Pour ça il a dû se former à Final Cut pour la vidéo, investir dans de bonnes caméras, financer l’enregistrement de son album, se greffer une case “chef d’entreprise”, négocier avec sa banquiere, rationaliser chaque centime investi…

Pour être parfaitement honnête, si Sony ne lui avait pas rendu son contrat, il fera encore parti de ceux qui disent qu’internet tue la musique et il allumerait encore des cierges avec à l’oeil une larme d’incompris. Pour être parfaitement honnête (2), Cyril galère, trouve qu’il ne fait pas assez de musique, manque de bras et d’argent. Mais il s’accroche.

Cyril n’est pas riche. Cyril n’est pas connu. Cyril c’est aussi 12 ans de majors. Mais 12 ans de galère. Pour gagner sa vie, Cyril a écrit pour d’autres alors que les maisons de disques chez lesquelles il avait signées ne le poussaient pas. “Le Roi Soleil” a marché, ok, mais les droits Sacem ne durent qu’un temps…..Cyril a eu cette idée seul. Sans s’être jamais penché dessus. Et Cyril est un artiste dit “pop mainstream qui chante en français”. Ce n’est pas un indé, son style n’est pas une niche. Et ça, c’est c’est encore plus interessant.
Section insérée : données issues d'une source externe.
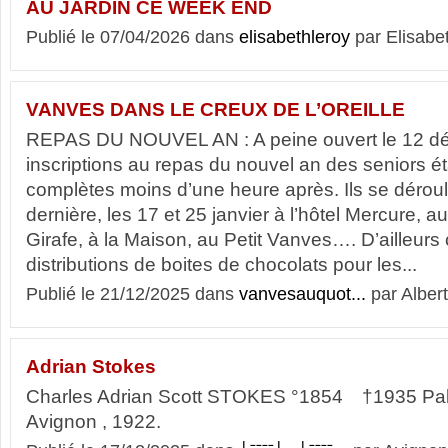
AU JARDIN CE WEEK END
Publié le 07/04/2026 dans
elisabethleroy
par Elisabe
VANVES DANS LE CREUX DE L’OREILLE
REPAS DU NOUVEL AN : A peine ouvert le 12 dé
inscriptions au repas du nouvel an des seniors é
complètes moins d’une heure après. Ils se déro
dernière, les 17 et 25 janvier à l’hôtel Mercure, 
Girafe, à la Maison, au Petit Vanves…. D’ailleurs
distributions de boites de chocolats pour les...
Publié le 21/12/2025 dans
vanvesauquot...
par Albert
Adrian Stokes
Charles Adrian Scott STOKES °1854 †1935 Pala
Avignon , 1922.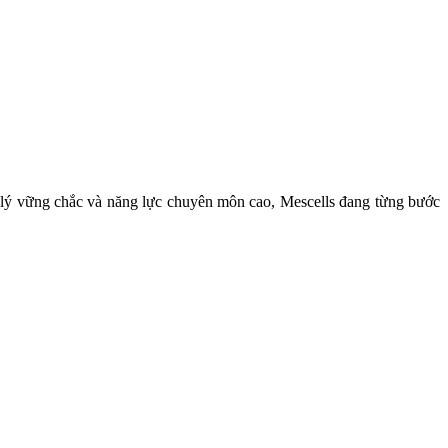
áp lý vững chắc và năng lực chuyên môn cao, Mescells đang từng bước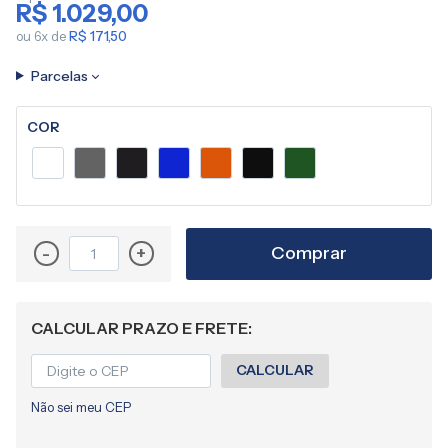
R$ 1.029,00
imagens
ou 6x de
R$ 171,50
Parcelas
COR
Comprar
-
+
CALCULAR PRAZO E FRETE:
CALCULAR
Não sei meu CEP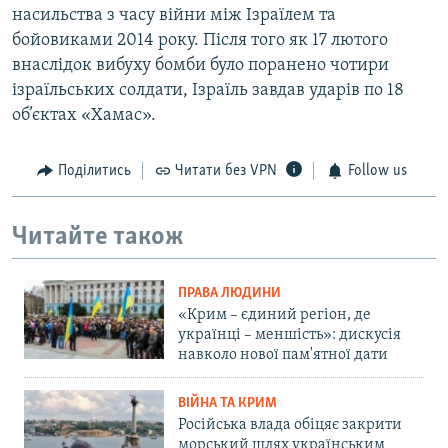
насильства з часу війни між Ізраїлем та
бойовиками 2014 року. Після того як 17 лютого
внаслідок вибуху бомби було поранено чотири
ізраїльських солдати, Ізраїль завдав ударів по 18
об’єктах «Хамас».
Поділитись
Читати без VPN
Follow us
Читайте також
ПРАВА ЛЮДИНИ
«Крим – єдиний регіон, де
українці – меншість»: дискусія
навколо нової пам'ятної дати
ВІЙНА ТА КРИМ
Російська влада обіцяє закрити
морський шлях українським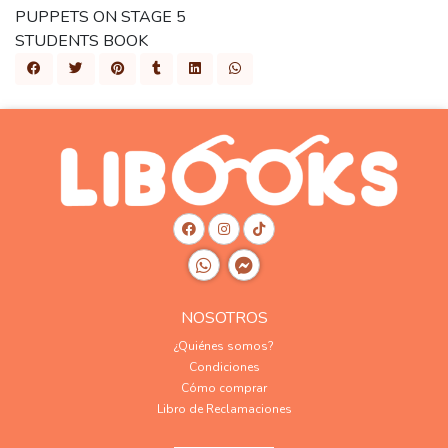
PUPPETS ON STAGE 5
STUDENTS BOOK
NOSOTROS
¿Quiénes somos?
Condiciones
Cómo comprar
Libro de Reclamaciones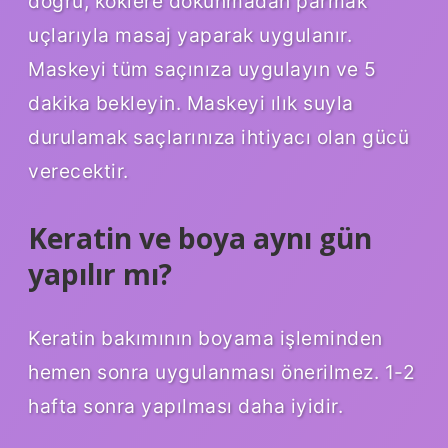
doğru, köklere dokunmadan parmak
uçlarıyla masaj yaparak uygulanır.
Maskeyi tüm saçınıza uygulayın ve 5
dakika bekleyin. Maskeyi ılık suyla
durulamak saçlarınıza ihtiyacı olan gücü
verecektir.
Keratin ve boya aynı gün
yapılır mı?
Keratin bakımının boyama işleminden
hemen sonra uygulanması önerilmez. 1-2
hafta sonra yapılması daha iyidir.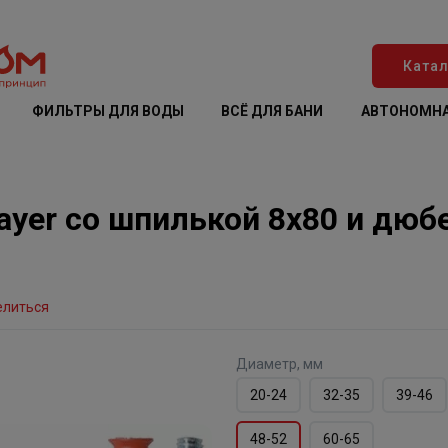
Катал
ФИЛЬТРЫ ДЛЯ ВОДЫ
ВСЁ ДЛЯ БАНИ
АВТОНОМНА
yer со шпилькой 8х80 и дюбел
елиться
Диаметр, мм
20-24
32-35
39-46
48-52
60-65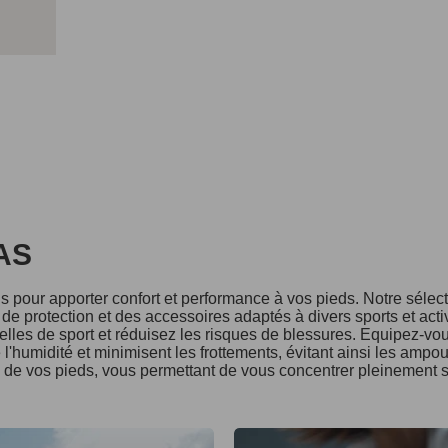
DAS
 pour apporter confort et performance à vos pieds. Notre séle
e protection et des accessoires adaptés à divers sports et acti
lles de sport et réduisez les risques de blessures. Equipez-vo
l'humidité et minimisent les frottements, évitant ainsi les ampo
é de vos pieds, vous permettant de vous concentrer pleinement s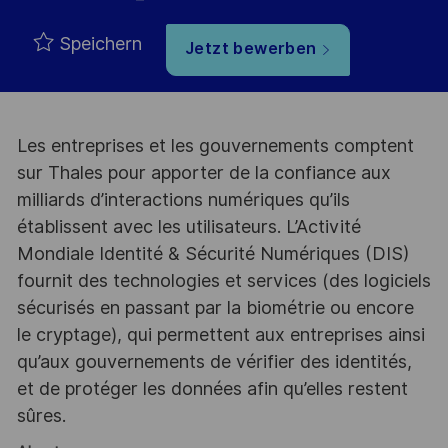
Speichern
Jetzt bewerben
Les entreprises et les gouvernements comptent
sur Thales pour apporter de la confiance aux
milliards d’interactions numériques qu’ils
établissent avec les utilisateurs. L’Activité
Mondiale Identité & Sécurité Numériques (DIS)
fournit des technologies et services (des logiciels
sécurisés en passant par la biométrie ou encore
le cryptage), qui permettent aux entreprises ainsi
qu’aux gouvernements de vérifier des identités,
et de protéger les données afin qu’elles restent
sûres.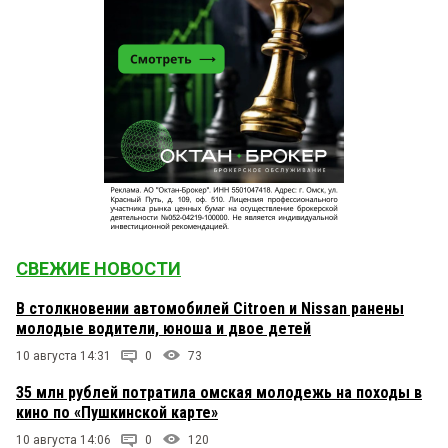
СВЕЖИЕ НОВОСТИ
В столкновении автомобилей Citroen и Nissan ранены
молодые водители, юноша и двое детей
10 августа 14:31
0
73
35 млн рублей потратила омская молодежь на походы в
кино по «Пушкинской карте»
10 августа 14:06
0
120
Cyril Paulus : Des majors à son propre site

“Comme la plupart des aspirants chanteurs, j’ai commencé la musique très jeune. J’ai appris la guitare dans ma chambre en essayant de rejouer les riffs et les solos de mes guitaristes préférés, chanté mes premières compositions dans des petits groupes de collège et de lycée, et goûté aux joies de la scène jusqu’à obtenir une reconnaissance locale dans ma belle ville de Montpellier et ses environs.

Je me suis vite rendu compte que pour suivre les traces de mes idoles, je devais signer un contrat dans une maison de disque. J’ai donc décidé de “monter” à Paris pour tenter ma chance en 1996, et j’ai signé un contrat d’artiste avec BMG en Juin 1997.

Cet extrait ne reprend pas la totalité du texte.